A love letter to Emily Tennyson, sister of the poet who immortalised him: ‘For my sake endure & hope & trust in the affection of those about you: these will be fearful times for all who are not strengthened in love’. Expressing his concern for Emily’s health, Hallam opens the letter ‘Cara, Carissima, let me hear from you’, continuing ‘Alfred gives a pretty good account of your health, and Arthur says you have a great colour. Thank Heavens I shall be soon with you, unless I am cruelly deceived in my expectations. Alfred is looking well, I think, & seems better in mind and body than when I saw him at Cheltenham. He surprises me by his progress in Italian: why should you not read with him? – it would do you both good’. Expressing his concern, and apologising for his brevity, ‘I have not now time to write more; daily or hourly I think of you, and hope in you: should that hope fail me, Emily, do not think I can recover the wound’. A postscript notes ‘I have stolen your purse, but you shall have it if you ask for it’.

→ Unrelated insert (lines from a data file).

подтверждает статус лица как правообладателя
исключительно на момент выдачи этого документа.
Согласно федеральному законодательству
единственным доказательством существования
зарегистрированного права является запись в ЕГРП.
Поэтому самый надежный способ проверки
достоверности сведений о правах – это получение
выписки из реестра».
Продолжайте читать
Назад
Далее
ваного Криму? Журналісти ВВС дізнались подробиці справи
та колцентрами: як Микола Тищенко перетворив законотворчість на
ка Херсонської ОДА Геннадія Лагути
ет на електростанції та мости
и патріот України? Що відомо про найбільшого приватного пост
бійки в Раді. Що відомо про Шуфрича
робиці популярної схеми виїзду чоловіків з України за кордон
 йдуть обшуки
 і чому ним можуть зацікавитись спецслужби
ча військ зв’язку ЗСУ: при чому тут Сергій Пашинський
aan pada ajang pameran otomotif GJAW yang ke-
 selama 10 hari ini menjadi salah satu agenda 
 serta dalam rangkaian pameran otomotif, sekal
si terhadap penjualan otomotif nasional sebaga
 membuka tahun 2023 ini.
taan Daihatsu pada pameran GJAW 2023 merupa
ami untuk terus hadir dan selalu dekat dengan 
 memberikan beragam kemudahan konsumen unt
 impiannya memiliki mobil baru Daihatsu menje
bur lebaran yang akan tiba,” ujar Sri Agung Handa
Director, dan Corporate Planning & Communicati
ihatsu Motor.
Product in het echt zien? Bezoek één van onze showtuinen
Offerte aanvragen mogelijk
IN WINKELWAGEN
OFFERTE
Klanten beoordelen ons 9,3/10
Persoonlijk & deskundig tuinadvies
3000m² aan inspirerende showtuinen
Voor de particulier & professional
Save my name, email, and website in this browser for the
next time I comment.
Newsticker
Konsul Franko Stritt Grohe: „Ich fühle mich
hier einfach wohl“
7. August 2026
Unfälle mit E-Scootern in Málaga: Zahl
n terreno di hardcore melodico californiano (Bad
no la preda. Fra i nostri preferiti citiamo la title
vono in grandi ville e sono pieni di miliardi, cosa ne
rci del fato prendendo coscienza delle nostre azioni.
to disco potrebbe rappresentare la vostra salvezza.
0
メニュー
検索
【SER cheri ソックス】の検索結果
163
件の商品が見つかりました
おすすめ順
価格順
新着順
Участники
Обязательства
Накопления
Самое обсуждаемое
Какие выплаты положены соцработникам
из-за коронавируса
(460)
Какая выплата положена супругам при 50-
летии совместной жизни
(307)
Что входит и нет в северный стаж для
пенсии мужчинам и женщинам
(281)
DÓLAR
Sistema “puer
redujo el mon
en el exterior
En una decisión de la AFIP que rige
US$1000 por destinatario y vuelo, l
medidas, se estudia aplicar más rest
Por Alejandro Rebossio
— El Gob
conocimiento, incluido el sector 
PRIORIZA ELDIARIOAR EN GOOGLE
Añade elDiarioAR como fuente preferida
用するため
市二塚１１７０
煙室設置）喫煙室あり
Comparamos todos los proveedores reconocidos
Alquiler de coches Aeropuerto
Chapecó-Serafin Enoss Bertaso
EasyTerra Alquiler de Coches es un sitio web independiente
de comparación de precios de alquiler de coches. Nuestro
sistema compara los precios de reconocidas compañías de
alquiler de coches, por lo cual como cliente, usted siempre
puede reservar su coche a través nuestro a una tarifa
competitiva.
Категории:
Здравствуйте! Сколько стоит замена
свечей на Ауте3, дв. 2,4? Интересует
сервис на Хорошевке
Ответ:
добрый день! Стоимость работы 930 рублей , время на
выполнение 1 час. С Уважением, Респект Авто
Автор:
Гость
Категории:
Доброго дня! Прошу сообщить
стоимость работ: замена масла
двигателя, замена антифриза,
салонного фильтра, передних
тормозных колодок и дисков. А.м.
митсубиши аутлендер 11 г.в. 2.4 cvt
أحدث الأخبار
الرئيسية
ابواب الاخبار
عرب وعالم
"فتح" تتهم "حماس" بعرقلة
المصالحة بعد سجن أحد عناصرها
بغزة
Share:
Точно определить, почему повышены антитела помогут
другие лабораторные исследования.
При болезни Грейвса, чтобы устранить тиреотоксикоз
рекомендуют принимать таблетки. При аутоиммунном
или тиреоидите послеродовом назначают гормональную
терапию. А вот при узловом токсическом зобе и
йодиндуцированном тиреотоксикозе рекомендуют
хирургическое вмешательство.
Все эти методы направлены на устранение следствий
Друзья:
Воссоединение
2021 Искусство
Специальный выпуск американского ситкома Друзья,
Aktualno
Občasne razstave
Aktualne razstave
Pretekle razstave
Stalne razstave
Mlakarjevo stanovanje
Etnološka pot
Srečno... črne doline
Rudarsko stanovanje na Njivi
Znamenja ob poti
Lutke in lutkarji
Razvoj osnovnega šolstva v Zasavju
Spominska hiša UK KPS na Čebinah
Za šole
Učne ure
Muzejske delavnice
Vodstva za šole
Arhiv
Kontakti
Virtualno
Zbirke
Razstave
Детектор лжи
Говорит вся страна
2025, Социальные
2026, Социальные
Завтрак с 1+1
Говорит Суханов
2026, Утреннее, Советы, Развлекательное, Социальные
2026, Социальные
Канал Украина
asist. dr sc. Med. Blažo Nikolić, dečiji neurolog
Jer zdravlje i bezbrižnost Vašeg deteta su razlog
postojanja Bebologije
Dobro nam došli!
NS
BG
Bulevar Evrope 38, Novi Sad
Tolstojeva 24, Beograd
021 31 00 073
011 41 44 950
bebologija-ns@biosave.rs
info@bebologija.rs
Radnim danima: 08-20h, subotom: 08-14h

Hallam is famous above all as the subject of his close friend Alfred Tennyson's elegy In Memoriam A.H.H. (1850), inspired by his early death in 1833. Hallam had fallen in love with Tennyson's sister Emily late in 1829; she accepted his proposal of marriage, but his father's agreement was conditional on him and Emily having no communication before Arthur's twenty-first birthday in 1832. The engagement was then announced, but was impeded by the stubborn refusal of Emily's grandfather, George Tennyson (responsible for the Tennyson children's welfare after their father's death) to alter his financial provisions in her favour. Tragedy intervened ten months later, when Arthur Hallam died suddenly while visiting Vienna with his father. Emily, to her family's apparent disapproval, married Lieutenant Richard Jesse in 1842.